### PROBLEM TO SOLVE
Each entry should be copied as it stands, leaving the pictures behind.

[Records contained in a dataset]
=-=-=-=-=

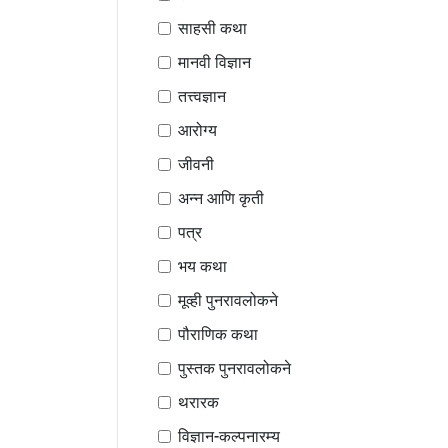
साहसी कथा
मानवी विज्ञान
तत्त्वज्ञान
आरोग्य
जीवनी
अन्न आणि कृती
पत्र
भय कथा
मूव्ही पुनरावलोकने
पौराणिक कथा
पुस्तक पुनरावलोकने
थरारक
विज्ञान-कल्पनारम्य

=-=-=-=-=

### SOLUTION
साहसी कथा
मानवी विज्ञान
तत्त्वज्ञान
आरोग्य
जीवनी
अन्न आणि कृती
पत्र
भय कथा
मूव्ही पुनरावलोकने
पौराणिक कथा
पुस्तक पुनरावलोकने
थरारक
विज्ञान-कल्पनारम्य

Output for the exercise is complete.